As a former minister I often remarked that when we had made all values subservient to the value of greed and making money that eventually we would all end up broke. I look at the Reagan era as the era in which Americans, as a whole, made a fateful step towards honoring 'greed' as the ultimate value. Making money at all costs, being wealthy at all costs, became the supreme value by which we measured the worth of human life. The rich were more valuable because they were rich. Greed was no longer one of the 7 deadly sins but was 'good.' Love was subservient to marrying wealth. Family was subservient to who you were affilitated with and who were affiliated with should be rich and powerful. Decency, honor, politeness, fidelity, parenting, and trustworthiness could all be thrown to the roadside in the interest of being wealthy.

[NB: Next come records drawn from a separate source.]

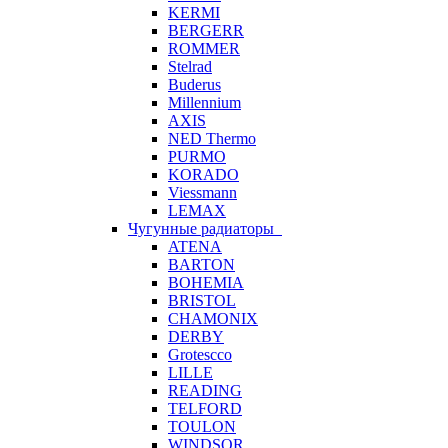
KERMI
BERGERR
ROMMER
Stelrad
Buderus
Millennium
AXIS
NED Thermo
PURMO
KORADO
Viessmann
LEMAX
Чугунные радиаторы
ATENA
BARTON
BOHEMIA
BRISTOL
CHAMONIX
DERBY
Grotescco
LILLE
READING
TELFORD
TOULON
WINDSOR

The scripture says that we cannot live by bread alone. Yet our most popular religious leaders worshipped wealth and power. Now we see a country spiraling downward. Our bank accounts are empty, our 401Ks have been looted, we can't provide health care to one another, our jobs are gone, and we are are deeply in debt to such and extent that we can't even put programs in place to help one another. We have chased the golden calf and the god has turned out to be as phony as the one Moses smashed at the foot of Mt. Sinai years ago.
You are right we are all responsible for this mess. So are the Pension Fund, Hedge Fund and Institutional Asset Managers who created demand for subprime high-yield securities based on mortgages for uncreditworthy people in the first place. If they hadn't fallen for the sales pitches from Wall Street, there never would have been 'no doc' et al loans written in the first place. If Judge Carter in the Lehman/First Alliance case had really slammed Lehman with penalties and damages like the Jury said, the I-banks wouldn't have been so eager to push money into that racket either.

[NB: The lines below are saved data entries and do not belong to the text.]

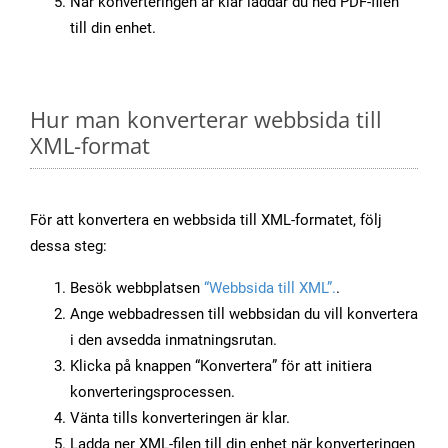
När konverteringen är klar laddar du ned PDF-filen
till din enhet.
Hur man konverterar webbsida till
XML-format
För att konvertera en webbsida till XML-formatet, följ
dessa steg:
Besök webbplatsen
“Webbsida till XML”.
.
Ange webbadressen till webbsidan du vill konvertera
i den avsedda inmatningsrutan.
Klicka på knappen “Konvertera” för att initiera
konverteringsprocessen.
Vänta tills konverteringen är klar.
Ladda ner XML-filen till din enhet när konverteringen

People need information, in this case complicated insider information, and education in order to be responsible like you say. Right now, who in the media presented the real facts about this real estate market bubble all these years? How many newspapers make all their classified advertising revenue from Real Estate brokers (and Car Dealers). What did CNBC say?
We have an FCC giving Licenses and a Congress that's paid to be working in our best interests, all of whom have plenty of access to insider information, the inner workings of Wall Street, and the campaign finance contributions of industry lobbyists for years and years. You do the personal responsibility math here!